Eosinophilic granuloma (EG) was first described by Jaffe and Lichtenstein in 1944 and is characterized by single or multiple skeletal lesions occurring predominantly in children and adolescents (mostly between 3 and 10 years of age, rarely after age 15), although occasionally it is seen in older individuals. Statistically it is more common in male Caucasians, and it represents approximately 70% of the total number of cases of histiocytosis X. Since the incidence in the elderly is so low, lymphoma should be the suspected entity when facing similar findings.
Histologically the lesion consists of eosinophils and histiocytes associated with areas of necrosis, with or without lipidization.

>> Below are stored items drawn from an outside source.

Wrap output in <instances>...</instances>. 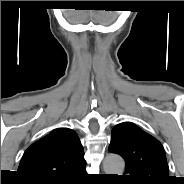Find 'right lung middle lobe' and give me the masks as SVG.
<instances>
[{
  "label": "right lung middle lobe",
  "instance_id": "obj_1",
  "mask_svg": "<svg viewBox=\"0 0 184 184\" xmlns=\"http://www.w3.org/2000/svg\"><path fill=\"white\" fill-rule=\"evenodd\" d=\"M38 184H58V183H38Z\"/></svg>",
  "mask_w": 184,
  "mask_h": 184
}]
</instances>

Clinically, a solitary painful bone lesion is most common; however, a more disseminated and polyostotic disease may be encountered. The most common sites of involvement are the calvarium, mandible, spine, ribs, and long bones, particularly the femur and the humerus. The prognosis is excellent as the monostotic lesions respond to x-ray therapy and some heal spontaneously.
Since 5% of the patients with unexplained chronic interstitial lung disease prove to have EG, all these patients should be screened for the presence of osteolytic lesions.

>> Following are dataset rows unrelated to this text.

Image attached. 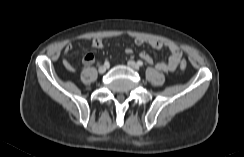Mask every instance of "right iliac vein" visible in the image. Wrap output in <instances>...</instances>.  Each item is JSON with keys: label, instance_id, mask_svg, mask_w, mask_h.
Wrapping results in <instances>:
<instances>
[{"label": "right iliac vein", "instance_id": "obj_1", "mask_svg": "<svg viewBox=\"0 0 244 157\" xmlns=\"http://www.w3.org/2000/svg\"><path fill=\"white\" fill-rule=\"evenodd\" d=\"M106 70H107V66H105V65L100 66L98 69L99 73H101V74L105 73Z\"/></svg>", "mask_w": 244, "mask_h": 157}]
</instances>
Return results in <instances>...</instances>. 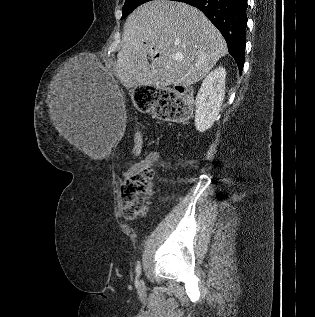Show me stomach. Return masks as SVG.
Here are the masks:
<instances>
[{
  "instance_id": "stomach-1",
  "label": "stomach",
  "mask_w": 315,
  "mask_h": 317,
  "mask_svg": "<svg viewBox=\"0 0 315 317\" xmlns=\"http://www.w3.org/2000/svg\"><path fill=\"white\" fill-rule=\"evenodd\" d=\"M133 95H160V88H153L152 84H138L133 88ZM139 111H154L156 107V97H135Z\"/></svg>"
}]
</instances>
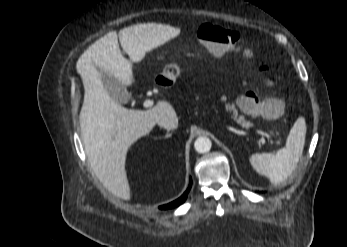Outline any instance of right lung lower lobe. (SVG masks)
Instances as JSON below:
<instances>
[{
	"label": "right lung lower lobe",
	"mask_w": 347,
	"mask_h": 247,
	"mask_svg": "<svg viewBox=\"0 0 347 247\" xmlns=\"http://www.w3.org/2000/svg\"><path fill=\"white\" fill-rule=\"evenodd\" d=\"M191 185H192V180H190V184H189L187 191L179 199H177V200H175V201H173L167 205L160 206L159 208L160 209L173 208V207H176V206L180 205L181 203H183L187 198V195H188V192L191 188Z\"/></svg>",
	"instance_id": "obj_1"
}]
</instances>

The radiographic appearance of EG varies depending on its skeletal location. In general it is a destructive punched-out lesion varying in size from a few millimeters to several centimeters in diameter, occurring in both the membranous and long bones. The lytic borders are well defined and less than half will reveal marginal reactive sclerosis.

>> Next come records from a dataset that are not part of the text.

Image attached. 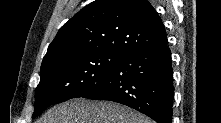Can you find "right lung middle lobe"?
I'll return each mask as SVG.
<instances>
[{
	"mask_svg": "<svg viewBox=\"0 0 221 123\" xmlns=\"http://www.w3.org/2000/svg\"><path fill=\"white\" fill-rule=\"evenodd\" d=\"M127 54L108 49L69 54L41 65L33 118L48 106L81 97L98 87Z\"/></svg>",
	"mask_w": 221,
	"mask_h": 123,
	"instance_id": "1",
	"label": "right lung middle lobe"
}]
</instances>
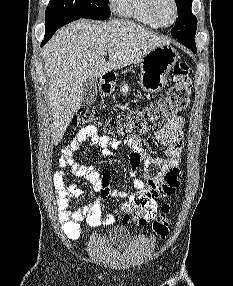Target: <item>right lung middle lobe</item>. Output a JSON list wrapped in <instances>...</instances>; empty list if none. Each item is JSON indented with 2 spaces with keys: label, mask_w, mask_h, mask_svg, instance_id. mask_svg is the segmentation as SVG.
Returning a JSON list of instances; mask_svg holds the SVG:
<instances>
[{
  "label": "right lung middle lobe",
  "mask_w": 233,
  "mask_h": 286,
  "mask_svg": "<svg viewBox=\"0 0 233 286\" xmlns=\"http://www.w3.org/2000/svg\"><path fill=\"white\" fill-rule=\"evenodd\" d=\"M111 12L107 0H50L45 14V24L62 17L104 20Z\"/></svg>",
  "instance_id": "1"
}]
</instances>
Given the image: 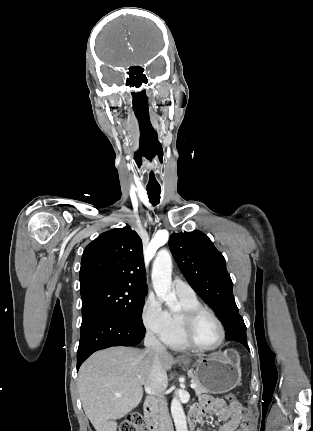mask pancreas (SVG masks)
I'll return each instance as SVG.
<instances>
[{"label": "pancreas", "instance_id": "pancreas-1", "mask_svg": "<svg viewBox=\"0 0 313 431\" xmlns=\"http://www.w3.org/2000/svg\"><path fill=\"white\" fill-rule=\"evenodd\" d=\"M189 376L191 377L192 382L196 384V388L194 390L197 396L207 392L205 388L199 383L197 378L193 375L192 371H189Z\"/></svg>", "mask_w": 313, "mask_h": 431}]
</instances>
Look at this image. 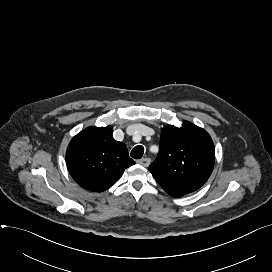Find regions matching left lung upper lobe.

In the long bones the lesions appear as relatively well-defined radiolucent areas usually in the medullary region of the epiphysis and the metaphysis. With further growth they encroach on the cortical bone with endosteal erosion and osseous expansion of the cortex. The appearance can resemble that of osteomyelitis or a malignant neoplasm such as Ewing's sarcoma and lymphoma. Periosteal reaction is frequent and it usually suggests a sarcoma. However, EG is distinguished by the solid layer of periosteal new bone rather than the interrupted malignant reactive periosteal change. The periosteal reaction is only a few millimeters in depth, and the solid reaction usually indicates a benign lesion. In the skull and pelvis the lytic areas may be particularly well defined with or without surrounding sclerosis. The lesions tend to erode both tables of the skull. The outer table is more extensively destroyed, at times producing a characteristic double contour, with a radiodense focus within the lytic area termed a "button" sequestrum. Extensions to the dura or the brain substance have been described. Within the calvarium lesions are especially prevalent in the frontal bones. Button sequestrum in the calvaria has also been associated with tuberculous osteitis, radiation necrosis, metastatic carcinoma, fibrous dysplasia, epidermoid cysts and hemangioma. It has also been reported in staphylococcal abscesses, meningioma, and dermoid cysts and in an iatrogenic calvarial burr hole of a 2-year-old child.
Soft tissue masses on the scalp can be palpated and demonstrated radiographically overlaying the lytic processes in the calvaria. The sella turcica is occasionally destroyed; sometimes the mastoid air cells and the petrous portion of the temporal bone are also destroyed. The paranasal sinuses may be affected and show marked opacification due to infiltration. The mandible is often extensively involved giving the "tooth suspended in space" appearance. The changes in the spine have received the greatest attention. Vertebral destruction can lead to a flattened vertebral body, termed vertebra plana, a finding seen in children more frequently than in adults. Occasionally the lesions are lytic and slightly expansile affecting the posterior aspects of the vertebral body and the posterior elements. A paraspinal mass may be evident, simulating a soft tissue abscess related to vertebral osteomyelitis. Rarely neurologic manifestations ensue.